D’une certaine façon, nous sommes tous des migrants puisque au cour de notre vie nous serons plusieurs fois confrontés à des changements parfois radicaux dans nos modes de vie et de pensée. Jean-Claude Métraux, psychiatre et psychothérapeute pour enfants et adolescents FMH, repense donc ce qui nous relie, plutôt que ce qui nous sépare du vécu des migrants.
Dans La migration comme métaphore[1], j’ai tenté de montrer que nous sommes tous des migrants, dans la mesure où chacun et chacune, quelles que soient la nature et l’importance de ses déplacements spatiaux, change de monde plusieurs fois au cours de sa vie […]Nous sommes donc tous des migrants, si ce n’est dans l’espace du moins dans le temps. Tout changement ne saurait cependant constituer une migration. Quelques conditions sont requises. Il doit y avoir changement de mondes, ceux-ci étant conçus comme des mondes de sens. Il faut aussi qu’il s’assortisse de pertes suffisamment signifiantes pour engendrer un processus de deuil : des pertes de Toi (personnes fortement investies), des pertes de Soi (corps sain, vie, statut) ou des pertes de sens. Or ces deuils, s’ils sont pleinement élaborés, se muent en sources de créations, individuelles et collectives […].

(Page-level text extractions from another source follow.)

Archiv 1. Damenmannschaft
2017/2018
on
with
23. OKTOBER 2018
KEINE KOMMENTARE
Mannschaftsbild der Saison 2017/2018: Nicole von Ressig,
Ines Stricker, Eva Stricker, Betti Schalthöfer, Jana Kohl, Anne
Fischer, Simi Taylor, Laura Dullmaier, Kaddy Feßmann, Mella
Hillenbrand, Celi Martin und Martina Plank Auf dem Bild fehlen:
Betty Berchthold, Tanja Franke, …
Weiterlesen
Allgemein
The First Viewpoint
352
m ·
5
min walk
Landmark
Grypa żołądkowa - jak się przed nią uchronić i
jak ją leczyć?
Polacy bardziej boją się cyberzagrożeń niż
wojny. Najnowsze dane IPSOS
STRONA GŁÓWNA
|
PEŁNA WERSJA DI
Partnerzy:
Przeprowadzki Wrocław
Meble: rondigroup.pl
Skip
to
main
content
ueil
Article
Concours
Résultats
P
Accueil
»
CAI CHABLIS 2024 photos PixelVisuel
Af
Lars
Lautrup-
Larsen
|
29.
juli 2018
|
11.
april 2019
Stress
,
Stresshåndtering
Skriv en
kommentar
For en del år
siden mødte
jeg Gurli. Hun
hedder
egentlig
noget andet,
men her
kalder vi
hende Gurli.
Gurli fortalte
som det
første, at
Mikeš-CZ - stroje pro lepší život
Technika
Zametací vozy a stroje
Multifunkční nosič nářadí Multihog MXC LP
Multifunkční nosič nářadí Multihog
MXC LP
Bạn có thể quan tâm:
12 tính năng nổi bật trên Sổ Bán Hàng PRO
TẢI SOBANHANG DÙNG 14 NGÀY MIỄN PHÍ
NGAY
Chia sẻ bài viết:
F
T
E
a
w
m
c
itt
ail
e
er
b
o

L’élaboration de nos deuils n’a pourtant pas toujours la possibilité de pleinement se réaliser. En particulier lors d’états de survie, ces situations dans lesquelles l’individu (la communauté aussi) dédie toute son énergie à sa survie à court terme : précarité extrême de longue durée (très grande pauvreté, alimentation insuffisante, épidémies) ou traumatismes persistants (telle la guerre). D’innombrables requérants d’asile ou réfugiés ont vécu pareille odyssée : dans le pays d’origine, au cours de leur périple, dans le pays d’accueil. Conséquences : ils doivent se maintenir – pour avoir une chance de survivre – en état d’alerte, sans cesse guetter la possible présence de dangers alentours. Fixés sur le présent, du moins le très court terme, ils ne peuvent octroyer à leur psyché le loisir de butiner dans les allées du futur (d’où entre autres leur apprentissage difficile de la langue du pays d’accueil, celui-ci nécessitant une projection minimale dans le futur). L’élaboration de leurs deuils multiples est elle aussi prohibée : leur inéluctable phase dépressive affaiblirait considérablement l’état d’alerte, fragiliserait individus et communauté au point de les rendre inaptes à défendre leur survie. Les deuils sont dès lors congelés […].
Unique alternative : réinventer, chacun et chacune, un accueil pétri de reconnaissances ; transformer nos pratiques, citoyennes ou professionnelles ; les nourrir d’approbation, d’attention soutenue à l’estime sociale et aux droits de nos vis-à-vis ; manifester notre gratitude. Car le donateur n’est peut-être pas toujours celui qu’on croit : les personnes en état de survie nous offrent parfois des pans de leur vécu, de leur intimité, de leurs souffrances, à savoir des paroles précieuses qu’ils nous jugent dignes de recevoir. La balle de la reconnaissance est dès lors dans notre camp. Ainsi participerons-nous au modelage de rivages, des côtes des Pouilles à celles du Léman.
Et, chemin faisant, nous nous souviendrons que nous-mêmes, à de nombreux moments de nos vies, avons cherché des rivages hospitaliers. Nous reviendra à l’esprit notre propre essence migrante, cette similitude fondamentale entre tous les êtres humains.
Cet extrait provient de l’article « Santé et accueil des dits « migrants » » de Jean-Claude Métraux. Il est disponible dans le n°47 de la Revue des Cèdres : L’exil comme royaume.
[1] Jean-Claude Métraux, La migration comme métaphore, La Dispute, Paris, 2011.